The Model T and the Sears Roebuck Catalogue empowered the little guy, just like eBay and Amazon now. The Model T was the basis of many a small business. Sears Roebuck made it possible for smaller operators outside the big cities to function on level terms with the city folks by letting them buy the same stuff and get their money back if not satisfied, just as if they were buying it from a big city store. Most of the USA still lives in small towns, I am constantly told. The old industrial “state” is what enabled them to do so, comfortably.
More recently, the personal computer industry – now dominated by big, bad, old Intel and Microsoft – has empowered millions of individuals, and made possible the growth of enterprises like eBay and Amazon. Empowering the little guy is not a new idea. I can still remember the thrill of empowerment that I felt from my first computer, an Osborne 1.

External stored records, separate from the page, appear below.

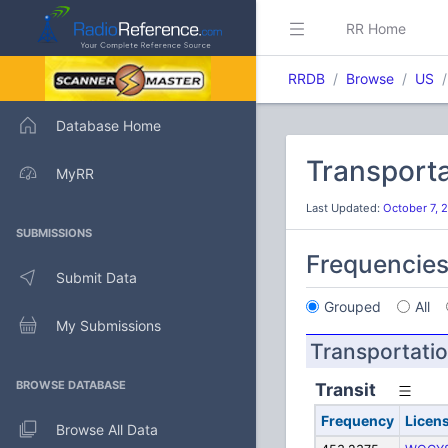
RR Home
RRDB
Browse
US
Database Home
Transporta
MyRR
Last Updated:
October 7, 
SUBMISSIONS
Frequencie
Submit Data
Grouped
All
My Submissions
Transportati
BROWSE DATABASE
Transit
Frequency
Licen
Browse All Data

There are two quite distinct ideas rubbing together here. One is bigness, and its alleged badness. The other is the genuinely bad idea that it is both smart to try to – and actually possible to – insulate huge numbers of people from market pressures, indefinitely. J. K. Galbraith, quoted by Reynolds, thought that this could happen, and his big idea, if you can call it that, was that business bigness meant being above and beyond market realities. The truth is that a big business that ignores market realities is heading for a big fall.

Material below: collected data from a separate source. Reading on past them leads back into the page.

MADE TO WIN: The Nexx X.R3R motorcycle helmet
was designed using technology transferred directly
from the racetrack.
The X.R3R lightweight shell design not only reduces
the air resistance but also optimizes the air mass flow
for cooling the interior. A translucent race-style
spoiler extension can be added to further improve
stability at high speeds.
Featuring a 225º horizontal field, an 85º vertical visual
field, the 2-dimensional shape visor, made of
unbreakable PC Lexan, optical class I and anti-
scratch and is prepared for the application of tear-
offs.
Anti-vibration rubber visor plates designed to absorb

But the little guy is just as prone to economic delusion as the big guy. That is often why he is so little. Like the guy making a small fortune in sport, he started out with a large fortune.
The ultimate embodiment of the Galbraith delusion was of course the USSR, which copied the bigness of US business without copying any of the market responsiveness that brought the USA’s business bigness into being in the first place. The USSR just stole bigness from others, and eventually the loot ran out.
What is true is that formerly successful and still established ways of doing things can get into serious trouble, and because they once were so successful, they can last way beyond their days of success. There is a lot of ruin in them. Big and successful businesses become Galbraithian. They become, on a tiny scale, economically speaking, the USSR. But they cannot last, any longer than the USSR could. Not being able to murder all their rivals and critics, they last a lot less long.
Business bigness is the consequence of a new business idea becoming thoroughly understood by a few exceptional people, who proceed to organise it, and then to triumph over almost all of their rivals. Then, times change, and that kind of bigness needs to change too, but by then millions have got used to it and cling to it. That is the problem of the old “industrial state”. What we are living through is neither the end of bigness nor the beginning of individual empowerment by bigness. It is a transitional period, between one lot of bignesses and other sorts of bigness. And these new bignesses will be just as like to give rise to new Galbraithian delusions as the earlier ones were.
And let us also give credit where credit is still due. Those big old businesses got big in the first place by doing lots of empowering of the little guy. To put it in Reynolds-ese: the old big also did small.